**What you have to do:** Below are records to write out exactly; drop the pictures when you do.

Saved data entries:
━━━━━━
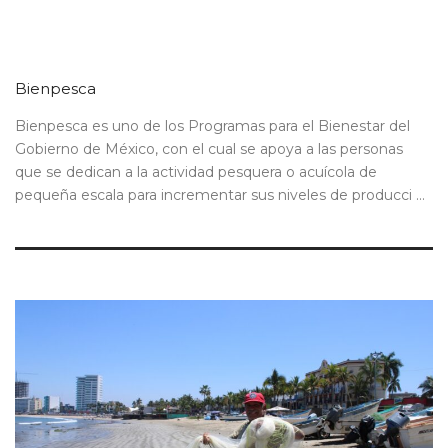
Bienpesca
Bienpesca es uno de los Programas para el Bienestar del
Gobierno de México, con el cual se apoya a las personas
que se dedican a la actividad pesquera o acuícola de
pequeña escala para incrementar sus niveles de producci ...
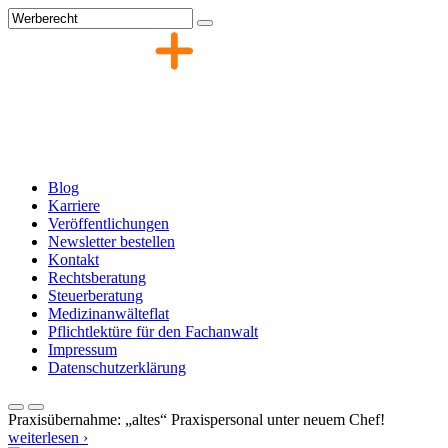
Zum
Inhalt
springen
Blog
Karriere
Veröffentlichungen
Newsletter bestellen
Kontakt
Rechtsberatung
Steuerberatung
Medizinanwälteflat
Pflichtlektüre für den Fachanwalt
Impressum
Datenschutzerklärung
Praxisübernahme: „altes“ Praxispersonal unter neuem Chef!
weiterlesen ›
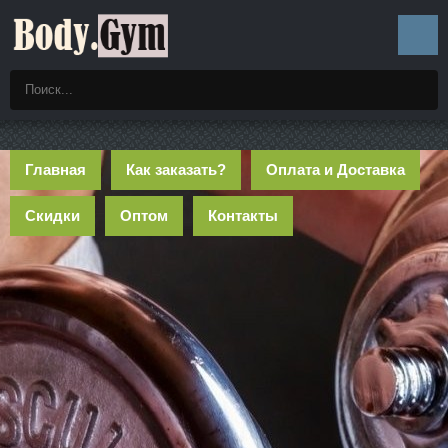
Главная
Как заказать?
Оплата и Доставка
Скидки
Оптом
Контакты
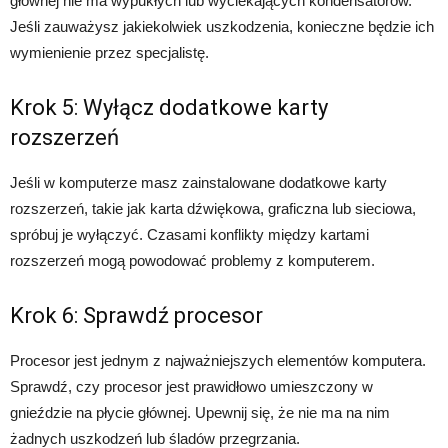
głównej nie ma wypukłych lub wyciekających kondensatorów.
Jeśli zauważysz jakiekolwiek uszkodzenia, konieczne będzie ich
wymienienie przez specjalistę.
Krok 5: Wyłącz dodatkowe karty
rozszerzeń
Jeśli w komputerze masz zainstalowane dodatkowe karty
rozszerzeń, takie jak karta dźwiękowa, graficzna lub sieciowa,
spróbuj je wyłączyć. Czasami konflikty między kartami
rozszerzeń mogą powodować problemy z komputerem.
Krok 6: Sprawdź procesor
Procesor jest jednym z najważniejszych elementów komputera.
Sprawdź, czy procesor jest prawidłowo umieszczony w
gnieździe na płycie głównej. Upewnij się, że nie ma na nim
żadnych uszkodzeń lub śladów przegrzania.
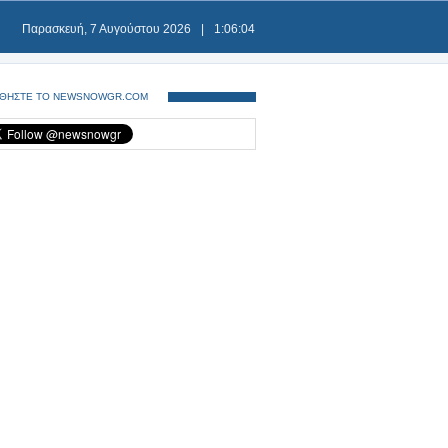
Παρασκευή, 7 Αυγούστου 2026
|
1:06:05
ΘΗΣΤΕ ΤΟ NEWSNOWGR.COM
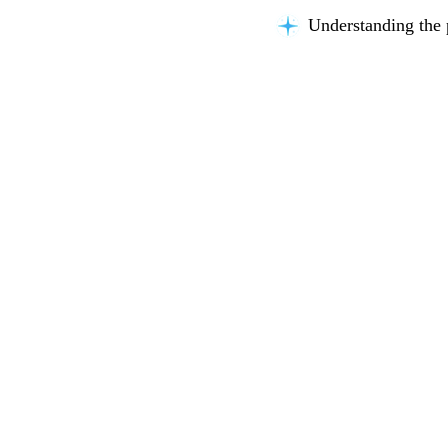
Understanding the 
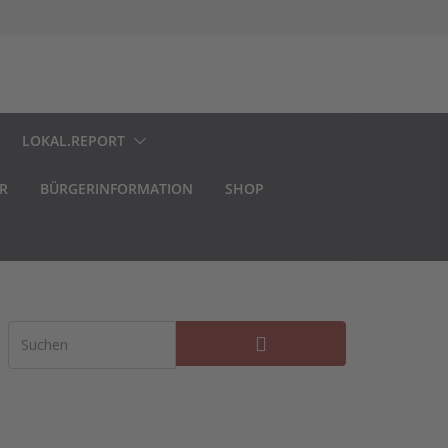
LOKAL.REPORT
R
BÜRGERINFORMATION
SHOP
━━━━━━
**Task response:**
Bienpesca
Bienpesca es uno de los Programas para el Bienestar del
Gobierno de México, con el cual se apoya a las personas
que se dedican a la actividad pesquera o acuícola de
pequeña escala para incrementar sus niveles de producci ...
Zum
Inhalt
springen
Blog
Karriere
Veröffentlichungen
Newsletter bestellen
Kontakt
Rechtsberatung
Steuerberatung
Medizinanwälteflat
Pflichtlektüre für den Fachanwalt
Impressum
Datenschutzerklärung
Praxisübernahme: „altes“ Praxispersonal unter neuem Chef!
weiterlesen ›
Главная
Как заказать?
Оплата и Доставка
Скидки
Оптом
Контакты
głównej nie ma wypukłych lub wyciekających kondensatorów.
Jeśli zauważysz jakiekolwiek uszkodzenia, konieczne będzie ich
wymienienie przez specjalistę.
Krok 5: Wyłącz dodatkowe karty
rozszerzeń
Jeśli w komputerze masz zainstalowane dodatkowe karty
rozszerzeń, takie jak karta dźwiękowa, graficzna lub sieciowa,
spróbuj je wyłączyć. Czasami konflikty między kartami
rozszerzeń mogą powodować problemy z komputerem.
Krok 6: Sprawdź procesor
Procesor jest jednym z najważniejszych elementów komputera.
Sprawdź, czy procesor jest prawidłowo umieszczony w
gnieździe na płycie głównej. Upewnij się, że nie ma na nim
żadnych uszkodzeń lub śladów przegrzania.
Παρασκευή, 7 Αυγούστου 2026
|
1:06:05
ΘΗΣΤΕ ΤΟ NEWSNOWGR.COM
Understanding the 
LOKAL.REPORT
R
BÜRGERINFORMATION
SHOP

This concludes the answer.